▶ Instructions for the task:
Search the records below for the word "Тургояк". Copy each line where it occurs.

▶ Record extracts:
=== Section Start ===
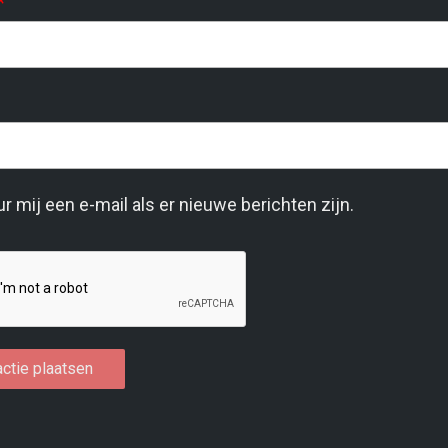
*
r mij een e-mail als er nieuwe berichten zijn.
=== Section End ===
=== Section Start ===
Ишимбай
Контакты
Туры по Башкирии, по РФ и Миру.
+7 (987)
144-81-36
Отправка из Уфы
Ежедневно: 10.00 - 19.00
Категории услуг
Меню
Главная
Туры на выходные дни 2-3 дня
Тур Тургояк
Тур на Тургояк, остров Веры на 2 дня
=== Section End ===
▶ Answer to this problem:
Тур Тургояк
Тур на Тургояк, остров Веры на 2 дня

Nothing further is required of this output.